| WORK TO COMPLETE |
Scan the entries for "Zanda". Every line that holds it is to be copied.

| RECORDS FOR THE TASK |
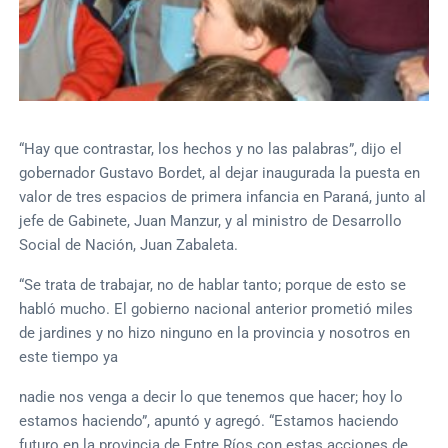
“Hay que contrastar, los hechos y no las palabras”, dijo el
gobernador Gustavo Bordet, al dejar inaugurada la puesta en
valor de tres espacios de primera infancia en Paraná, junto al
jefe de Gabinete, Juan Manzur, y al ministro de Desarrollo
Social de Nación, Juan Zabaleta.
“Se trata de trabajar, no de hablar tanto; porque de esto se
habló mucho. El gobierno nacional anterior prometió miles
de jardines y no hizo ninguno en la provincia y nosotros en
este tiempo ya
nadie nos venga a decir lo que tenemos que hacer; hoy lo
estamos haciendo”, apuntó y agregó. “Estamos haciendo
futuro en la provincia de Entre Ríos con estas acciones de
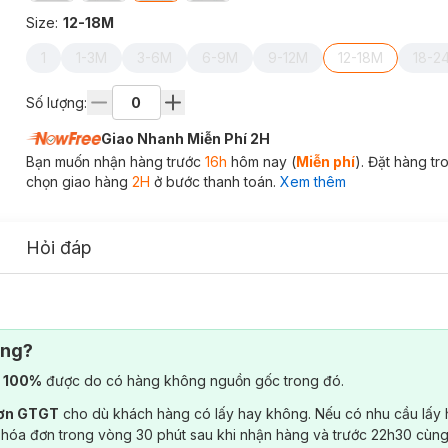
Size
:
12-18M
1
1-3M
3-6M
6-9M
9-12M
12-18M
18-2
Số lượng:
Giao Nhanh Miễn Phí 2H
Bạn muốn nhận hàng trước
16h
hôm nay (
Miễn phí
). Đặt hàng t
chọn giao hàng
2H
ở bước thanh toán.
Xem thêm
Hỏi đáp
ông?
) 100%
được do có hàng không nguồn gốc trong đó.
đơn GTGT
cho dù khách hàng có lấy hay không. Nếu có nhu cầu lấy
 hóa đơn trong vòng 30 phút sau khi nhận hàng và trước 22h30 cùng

...

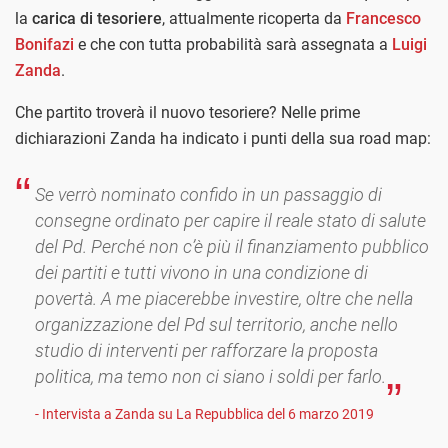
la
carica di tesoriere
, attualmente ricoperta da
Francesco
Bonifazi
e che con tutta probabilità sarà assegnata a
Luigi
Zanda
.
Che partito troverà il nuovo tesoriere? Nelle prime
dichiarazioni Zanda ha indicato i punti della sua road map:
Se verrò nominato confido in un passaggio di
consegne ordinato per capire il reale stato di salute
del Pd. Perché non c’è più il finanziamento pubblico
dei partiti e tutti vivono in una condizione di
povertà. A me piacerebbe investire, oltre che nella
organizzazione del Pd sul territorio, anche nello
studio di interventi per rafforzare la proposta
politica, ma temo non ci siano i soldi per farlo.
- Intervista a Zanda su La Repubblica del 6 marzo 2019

* * *

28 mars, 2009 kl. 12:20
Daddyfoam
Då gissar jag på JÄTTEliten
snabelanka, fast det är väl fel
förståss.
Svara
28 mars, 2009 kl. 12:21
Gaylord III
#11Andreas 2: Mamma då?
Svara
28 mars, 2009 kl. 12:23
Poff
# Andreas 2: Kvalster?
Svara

| TASK OUTPUT |
Zanda
dichiarazioni Zanda ha indicato i punti della sua road map:
- Intervista a Zanda su La Repubblica del 6 marzo 2019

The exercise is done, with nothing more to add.